-- Records to process follows --
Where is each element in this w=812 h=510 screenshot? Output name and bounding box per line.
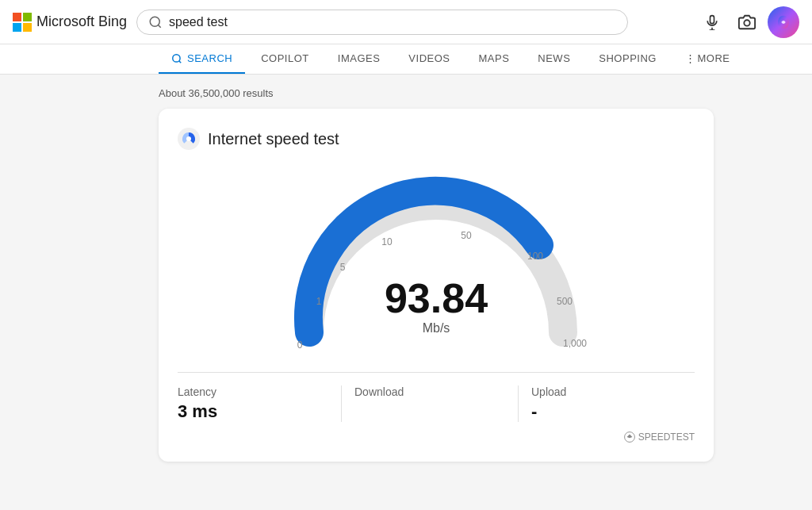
svg-text:0: 0 <box>297 339 303 351</box>
gauge-container: 0 1 5 10 50 100 500 1,000 93.84 Mb/s <box>270 166 603 356</box>
stats-row: Latency 3 ms Download Upload - <box>178 372 695 422</box>
latency-value: 3 ms <box>178 401 328 422</box>
header-icons <box>698 6 799 38</box>
latency-label: Latency <box>178 385 328 398</box>
results-count: About 36,500,000 results <box>159 87 799 99</box>
nav-item-search[interactable]: SEARCH <box>159 44 245 75</box>
microphone-icon <box>704 14 720 30</box>
svg-text:100: 100 <box>527 251 543 262</box>
svg-point-4 <box>150 17 159 26</box>
search-icon <box>148 15 163 29</box>
speedtest-branding: SPEEDTEST <box>178 431 695 443</box>
svg-line-11 <box>179 60 182 63</box>
main-content: About 36,500,000 results Internet speed … <box>0 75 812 474</box>
nav-item-news[interactable]: NEWS <box>525 44 583 75</box>
svg-line-5 <box>159 25 161 27</box>
stat-download: Download <box>342 385 519 422</box>
svg-rect-3 <box>23 23 32 32</box>
header: Microsoft Bing <box>0 0 812 44</box>
nav-bar: SEARCH COPILOT IMAGES VIDEOS MAPS NEWS S… <box>0 44 812 75</box>
stat-upload: Upload - <box>519 385 695 422</box>
nav-item-shopping[interactable]: SHOPPING <box>586 44 669 75</box>
svg-text:93.84: 93.84 <box>385 275 488 321</box>
svg-text:Mb/s: Mb/s <box>423 321 450 335</box>
upload-label: Upload <box>531 385 682 398</box>
nav-item-images[interactable]: IMAGES <box>325 44 393 75</box>
card-header: Internet speed test <box>178 128 695 150</box>
download-value <box>354 401 505 422</box>
svg-text:10: 10 <box>381 236 393 247</box>
speed-test-card: Internet speed test 0 1 5 10 50 <box>159 109 714 462</box>
camera-icon <box>738 13 756 31</box>
gauge-svg: 0 1 5 10 50 100 500 1,000 93.84 Mb/s <box>270 166 603 356</box>
nav-item-copilot[interactable]: COPILOT <box>248 44 322 75</box>
microsoft-logo-icon <box>13 13 32 32</box>
svg-text:1: 1 <box>316 296 322 307</box>
svg-text:50: 50 <box>461 230 472 241</box>
download-label: Download <box>354 385 505 398</box>
logo-brand: Microsoft Bing <box>13 13 127 32</box>
nav-item-maps[interactable]: MAPS <box>465 44 522 75</box>
search-input[interactable] <box>169 15 616 29</box>
svg-point-13 <box>186 136 191 141</box>
nav-item-more[interactable]: ⋮ MORE <box>672 44 743 75</box>
svg-rect-1 <box>23 13 32 21</box>
svg-text:1,000: 1,000 <box>563 338 587 349</box>
copilot-icon <box>775 13 792 31</box>
copilot-button[interactable] <box>768 6 799 38</box>
nav-item-videos[interactable]: VIDEOS <box>396 44 462 75</box>
stat-latency: Latency 3 ms <box>178 385 342 422</box>
search-nav-icon <box>171 53 182 64</box>
camera-search-button[interactable] <box>733 8 761 36</box>
search-bar[interactable] <box>136 10 628 35</box>
svg-rect-0 <box>13 13 21 21</box>
speedtest-logo-icon <box>624 431 635 443</box>
card-title: Internet speed test <box>208 130 339 148</box>
svg-text:5: 5 <box>340 262 346 273</box>
svg-point-9 <box>744 20 749 25</box>
speedtest-favicon-icon <box>178 128 200 150</box>
svg-rect-2 <box>13 23 21 32</box>
svg-text:500: 500 <box>557 296 573 307</box>
upload-value: - <box>531 401 682 422</box>
microphone-button[interactable] <box>698 8 726 36</box>
brand-name: Microsoft Bing <box>36 13 127 30</box>
svg-rect-6 <box>710 15 714 23</box>
svg-point-10 <box>173 54 180 61</box>
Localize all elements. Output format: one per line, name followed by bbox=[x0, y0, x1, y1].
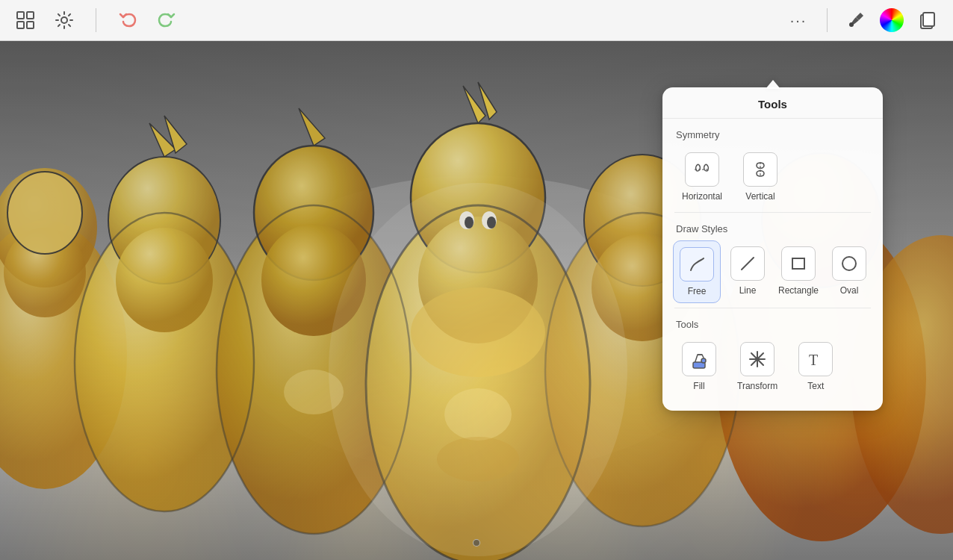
tool-text-button[interactable]: T Text bbox=[789, 336, 842, 397]
color-wheel-icon bbox=[880, 8, 904, 32]
symmetry-horizontal-label: Horizontal bbox=[682, 191, 722, 202]
symmetry-vertical-button[interactable]: Vertical bbox=[734, 146, 786, 208]
svg-rect-7 bbox=[923, 13, 934, 26]
svg-rect-3 bbox=[27, 22, 34, 28]
draw-style-line-label: Line bbox=[739, 285, 757, 296]
tool-text-icon-box: T bbox=[798, 342, 833, 376]
svg-text:T: T bbox=[809, 352, 818, 368]
toolbar-left bbox=[12, 7, 180, 34]
draw-style-oval-button[interactable]: Oval bbox=[825, 240, 873, 302]
svg-point-4 bbox=[61, 17, 67, 23]
draw-styles-row: Free Line Rectangle bbox=[662, 240, 883, 303]
svg-point-13 bbox=[7, 172, 82, 254]
toolbar: ··· bbox=[0, 0, 953, 41]
svg-rect-2 bbox=[17, 22, 24, 28]
popup-title: Tools bbox=[662, 87, 883, 119]
brush-icon bbox=[844, 8, 868, 32]
draw-style-oval-icon-box bbox=[832, 246, 866, 281]
draw-style-free-icon-box bbox=[680, 247, 714, 281]
grid-button[interactable] bbox=[12, 7, 39, 34]
draw-style-line-icon-box bbox=[730, 246, 765, 281]
draw-styles-section-label: Draw Styles bbox=[662, 213, 883, 240]
tool-transform-button[interactable]: Transform bbox=[728, 336, 786, 397]
symmetry-section-label: Symmetry bbox=[662, 119, 883, 146]
canvas-area[interactable]: Tools Symmetry Horizontal bbox=[0, 41, 953, 560]
tools-row: Fill Transform T bbox=[662, 336, 883, 397]
toolbar-right: ··· bbox=[785, 7, 941, 34]
draw-style-rectangle-label: Rectangle bbox=[778, 285, 819, 296]
tool-fill-label: Fill bbox=[693, 381, 704, 391]
svg-rect-1 bbox=[27, 12, 34, 19]
pages-button[interactable] bbox=[914, 7, 941, 34]
tool-text-label: Text bbox=[807, 381, 824, 391]
symmetry-horizontal-button[interactable]: Horizontal bbox=[673, 146, 731, 208]
svg-rect-0 bbox=[17, 12, 24, 19]
tool-transform-icon-box bbox=[740, 342, 774, 376]
color-button[interactable] bbox=[878, 7, 905, 34]
scroll-indicator bbox=[473, 539, 480, 547]
more-dots-icon: ··· bbox=[790, 12, 807, 29]
toolbar-divider bbox=[96, 8, 96, 32]
tool-transform-label: Transform bbox=[737, 381, 777, 391]
svg-line-49 bbox=[742, 258, 754, 270]
popup-arrow bbox=[766, 80, 780, 89]
draw-style-rectangle-button[interactable]: Rectangle bbox=[774, 240, 822, 302]
svg-point-46 bbox=[329, 183, 627, 556]
undo-button[interactable] bbox=[114, 7, 141, 34]
tool-fill-icon-box bbox=[682, 342, 716, 376]
toolbar-right-divider bbox=[827, 8, 828, 32]
tool-fill-button[interactable]: Fill bbox=[673, 336, 725, 397]
more-button[interactable]: ··· bbox=[785, 7, 812, 34]
draw-style-rectangle-icon-box bbox=[781, 246, 816, 281]
svg-point-5 bbox=[849, 22, 854, 27]
tools-popup: Tools Symmetry Horizontal bbox=[662, 87, 883, 411]
svg-rect-50 bbox=[792, 258, 804, 269]
symmetry-horizontal-icon-box bbox=[685, 152, 719, 187]
redo-button[interactable] bbox=[153, 7, 180, 34]
symmetry-vertical-label: Vertical bbox=[745, 191, 774, 202]
svg-point-51 bbox=[842, 257, 856, 270]
tools-section-label: Tools bbox=[662, 308, 883, 336]
draw-style-free-button[interactable]: Free bbox=[673, 240, 721, 303]
draw-style-oval-label: Oval bbox=[840, 285, 859, 296]
symmetry-vertical-icon-box bbox=[743, 152, 777, 187]
draw-style-free-label: Free bbox=[688, 286, 707, 296]
pages-icon bbox=[916, 8, 940, 32]
svg-point-54 bbox=[701, 358, 706, 363]
svg-point-16 bbox=[116, 228, 213, 332]
draw-style-line-button[interactable]: Line bbox=[724, 240, 772, 302]
settings-button[interactable] bbox=[51, 7, 78, 34]
symmetry-row: Horizontal Vertical bbox=[662, 146, 883, 208]
brush-button[interactable] bbox=[842, 7, 869, 34]
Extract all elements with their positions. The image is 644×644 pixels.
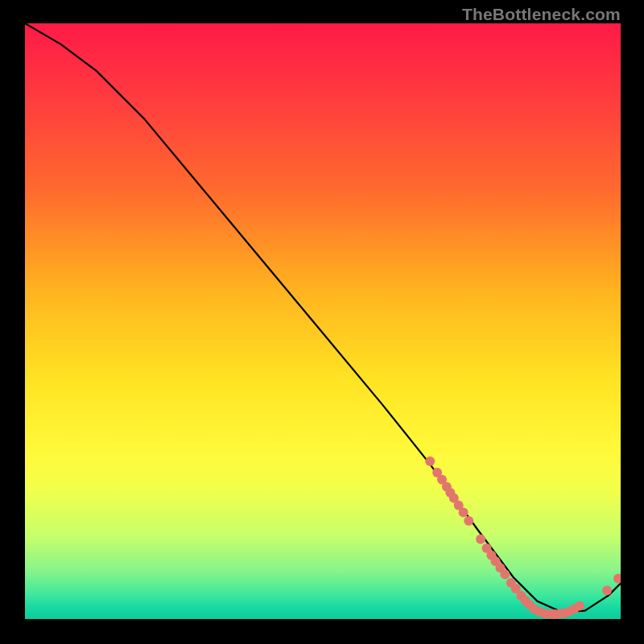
data-point xyxy=(459,508,469,518)
chart-frame: TheBottleneck.com xyxy=(0,0,644,644)
plot-area xyxy=(25,23,621,619)
data-point xyxy=(425,456,435,466)
data-points xyxy=(425,456,621,619)
chart-svg xyxy=(25,23,621,619)
data-point xyxy=(613,574,621,584)
data-point xyxy=(476,535,485,544)
data-point xyxy=(464,516,473,526)
data-point xyxy=(602,586,612,596)
bottleneck-curve xyxy=(25,23,621,612)
watermark-text: TheBottleneck.com xyxy=(462,5,621,24)
data-point xyxy=(575,601,584,611)
data-point xyxy=(500,570,510,580)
-- Records to process concluded --
Pick each line holding the word "Internet" out of the data and copy it.

Answer box:
main-content: About 36,500,000 results Internet speed … <box>0 75 812 474</box>
card-header: Internet speed test <box>178 128 695 150</box>
speed-test-card: Internet speed test 0 1 5 10 50 <box>159 109 714 462</box>
card-title: Internet speed test <box>208 130 339 148</box>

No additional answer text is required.